• _ASSIGNMENT_
Images are to be omitted, and the rest of the records reproduced exactly.

:: RECORDS PROVIDED ::

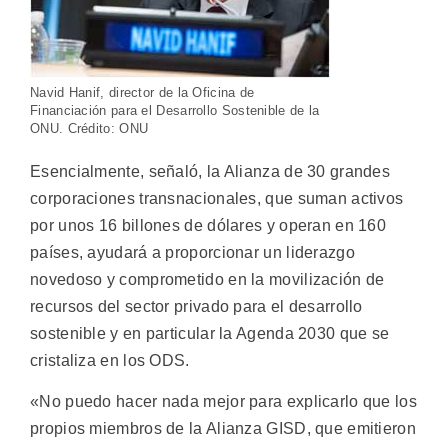
Navid Hanif, director de la Oficina de
Financiación para el Desarrollo Sostenible de la
ONU. Crédito: ONU
Esencialmente, señaló, la Alianza de 30 grandes
corporaciones transnacionales, que suman activos
por unos 16 billones de dólares y operan en 160
países, ayudará a proporcionar un liderazgo
novedoso y comprometido en la movilización de
recursos del sector privado para el desarrollo
sostenible y en particular la Agenda 2030 que se
cristaliza en los ODS.
«No puedo hacer nada mejor para explicarlo que los
propios miembros de la Alianza GISD, que emitieron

:::

• _OUTPUT_
Navid Hanif, director de la Oficina de
Financiación para el Desarrollo Sostenible de la
ONU. Crédito: ONU
Esencialmente, señaló, la Alianza de 30 grandes
corporaciones transnacionales, que suman activos
por unos 16 billones de dólares y operan en 160
países, ayudará a proporcionar un liderazgo
novedoso y comprometido en la movilización de
recursos del sector privado para el desarrollo
sostenible y en particular la Agenda 2030 que se
cristaliza en los ODS.
«No puedo hacer nada mejor para explicarlo que los
propios miembros de la Alianza GISD, que emitieron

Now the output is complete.